There have been more than 200 dedicated supply chain attacks over the past decade. Some of these campaigns have affected countless supplier networks and millions of customers – SolarWinds, Kaseya and the recent Log4j debacle come to mind.
But given how distributed work has become, especially since the beginning of the Covid-19 pandemic, what exactly isn’t part of the “supply chain” now? Likewise, what workplace doesn’t include aspects of “remote work”, even if it’s being done in a cubicle on the 30th floor of a skyscraper?
Dependence on cloud-hosted platforms, weaker authentication solutions, and public tools has become endemic, and there’s no turning back now. The dense ecosystem we find ourselves in – where everything is bleeding into everything else and companies rarely have more than one degree of separation from each other – will only become denser.
Certainly, the suppliers your business rely on most should rise above the others when it comes to considering the security of your organization. But if the supply chain is anything that potentially gives you an opportunity to hop to another target, just about everything – including you – is part of the supply chain. And to an attacker, all the weaknesses in that chain look like the same thing: opportunity.
The cost of being more productive
While attackers are motivated by opportunity, companies must deal with the blurring of the clear lines that used to be a foundation of cyber security for a related reason: productivity.
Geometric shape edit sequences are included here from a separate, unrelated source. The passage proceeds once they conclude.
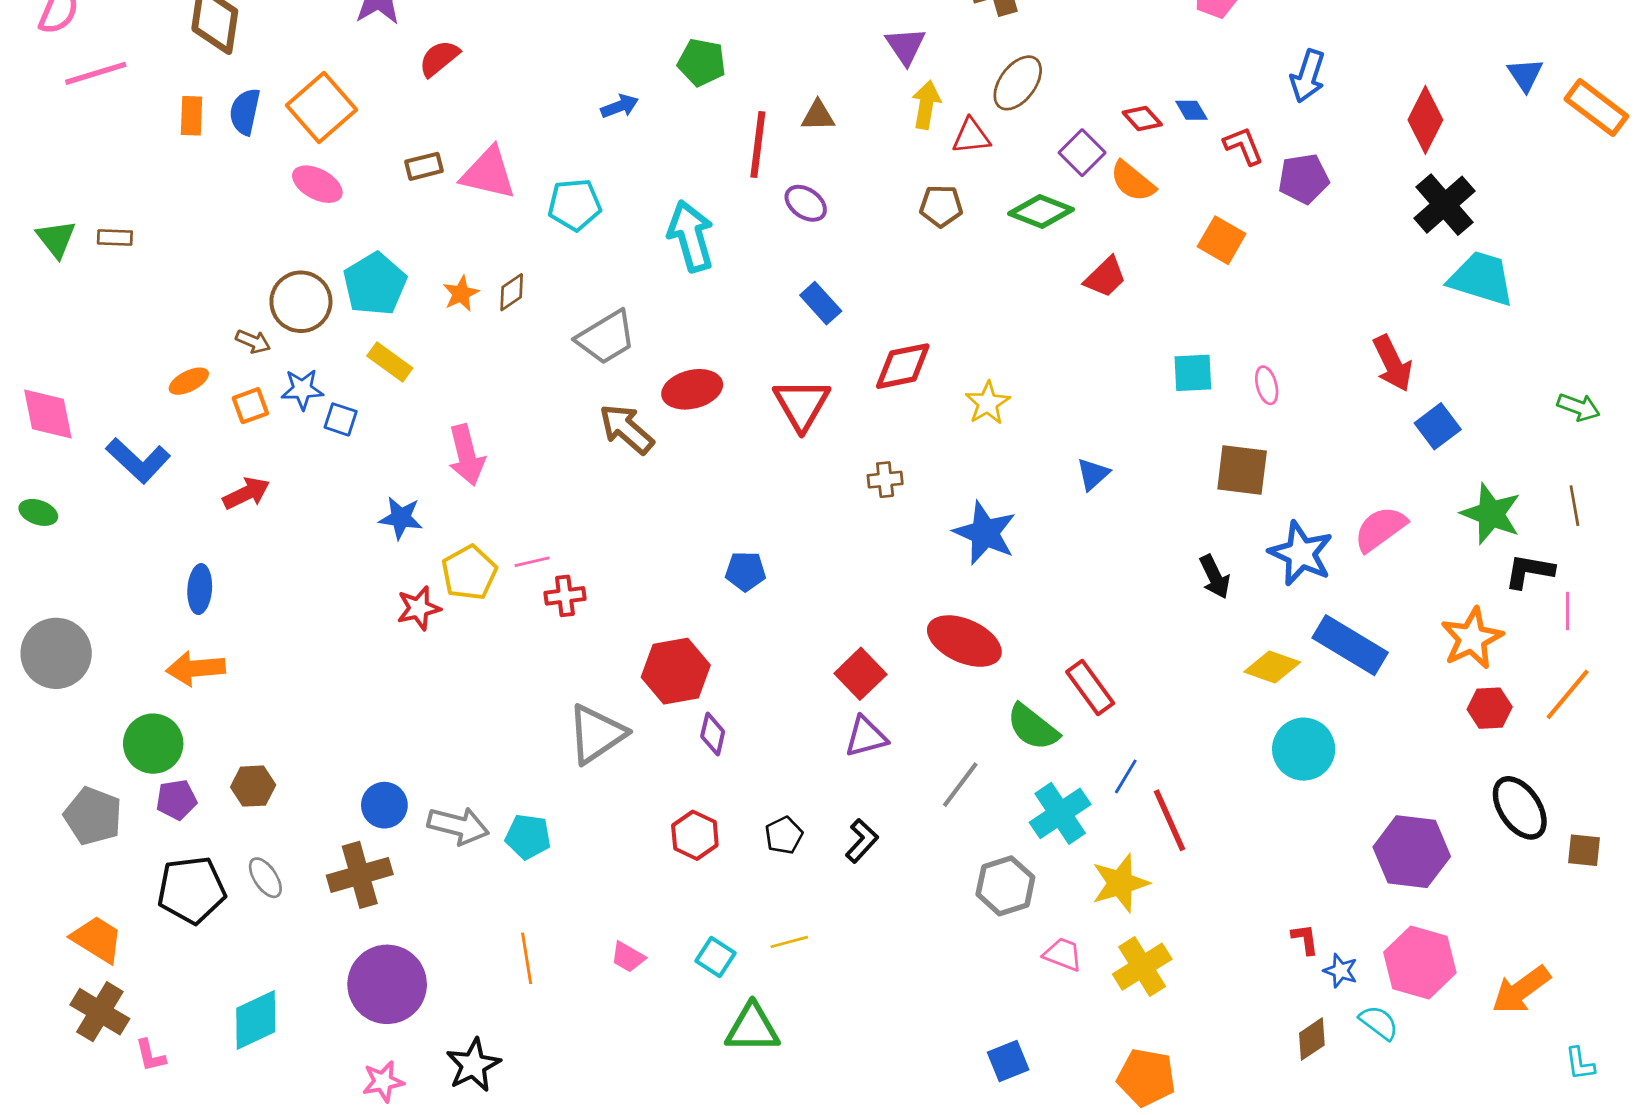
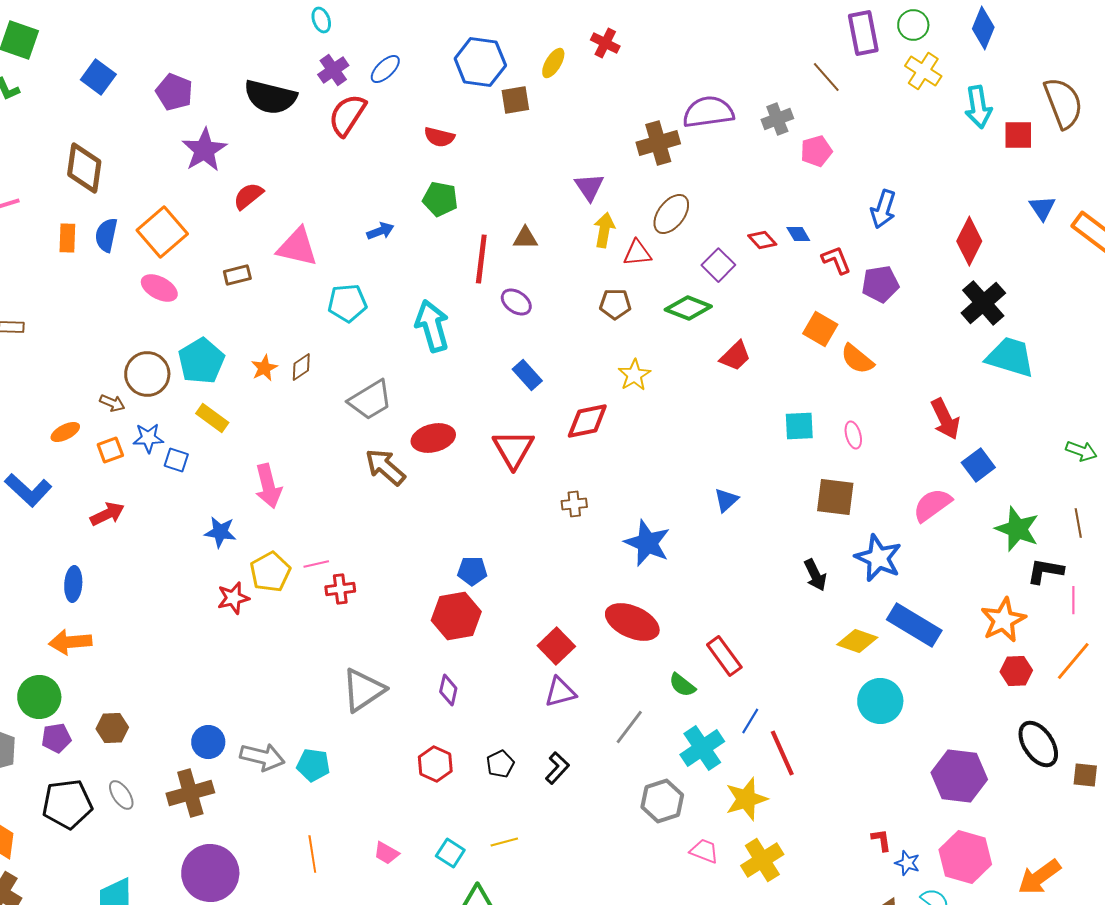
pink triangle: (488, 173) -> (297, 247), moved
orange semicircle: (1133, 181) -> (857, 359), moved
yellow star: (988, 403) -> (634, 375), moved
pink semicircle: (1380, 529) -> (932, 505), moved
red hexagon: (676, 671) -> (456, 616), moved
green semicircle: (1033, 727) -> (682, 685), size x0.7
For instance, more and more organizations use GitHub for their code pipeline. This is true even when internal solutions like GitLab are available because GitHub is a more convenient way for developers to upload and manage code.
IT pros know it’s possible to lock down a public tool, but no one is going to argue it’s secure by default. In fact, the opposite is true. And software like GitHub presents a variety of openings for those who seek to do you and your business harm.
Attackers look at GitHub and may not see a server that will be their actual attack vector or even where they find a way to implant the backdoor. But it is a key intelligence source for hardcoded developer credentials, crucial information about the inner workings of a software package, and more. This view could give an advanced threat actor insights both into how to build an effective backdoor and where it could be inserted for easy, reliable access without being detected.
GitHub also gifts attackers with lists of developers that have access to a repository. This list doubles as a perfect set of targets to approach once a foothold in the corporate network has been achieved. Now, with one breached laptop containing one GitHub login, an entire code repository – and by extension its host organization – can be compromised.
Similarly, the explosion of formal or informal “bring your own device” policies, alongside developers logging into easily reachable services from their own devices, dramatically widens your company’s attack surface, as it removes the crucial segmentation that acts as a defense for internal services.
Think like an attacker and then like a C-level executive
With services like GitHub, AWS, and others forming a complex web of supply chain threats, it can be extremely difficult to convey these risks concisely to decision makers in your organization. That’s why communication is key when discussing a topic that’s constantly in the news like supply chain attacks. When you only have minutes to sell your security message, concise communication – a story that gets to the crux of the matter – is crucial.
Security professionals often love details about their job, even when their audience doesn’t. The challenge is to establish the context and need for investment in security while tying them to the company’s goals instead of scaremongering about the nightmares no one wants to imagine.
Focusing on the largest revenue-generating organizations and the biggest revenue-generating products will naturally draw the attention of those who sit on the C-level. That creates the opportunity to explore the threats that could land in those spheres and how to tackle them without sacrificing too much productivity.
What’s crucial to understand in the supply chain is the elements you control, where the bottlenecks are, and where you can introduce key mitigations to prevent a small flaw from spiraling into full domain compromise. It’s also crucial to educate executives about how vast and amorphous the supply chain can be, because attackers are well aware.
If your company uses Microsoft Teams, for instance, everyone in your organizational chart is likely to know it. However, they may not be aware that Microsoft, the host of that pervasive cloud service, is now part of your supply chain. Now any potential risk to one of the world’s largest software companies that does business in most countries around the world is a potential risk to you.
We’re all in this together, for better or worse
Thinking about the supply chain probably doesn’t feel like a spiritual pursuit. But contemplating security, especially information security, from an attacker’s perspective can create a feeling of oneness.
From the perspective of those who make their living attacking our businesses, you can see that every company we work with and every tool we use is a potential weak link in our security. Thus, individual organizations cannot make risk decisions without impacting every organization upstream and downstream from yours. However, the scope of these decisions can often create an impossibly large risk profile, so understanding your key suppliers and those that you supply is often your biggest step towards effective supply chain security.
This realization isn’t likely to reward anyone with inner peace. But recognizing that the rewards of productivity come with the risk of interdependence is a key step toward reducing attackers’ opportunities before they overwhelm us.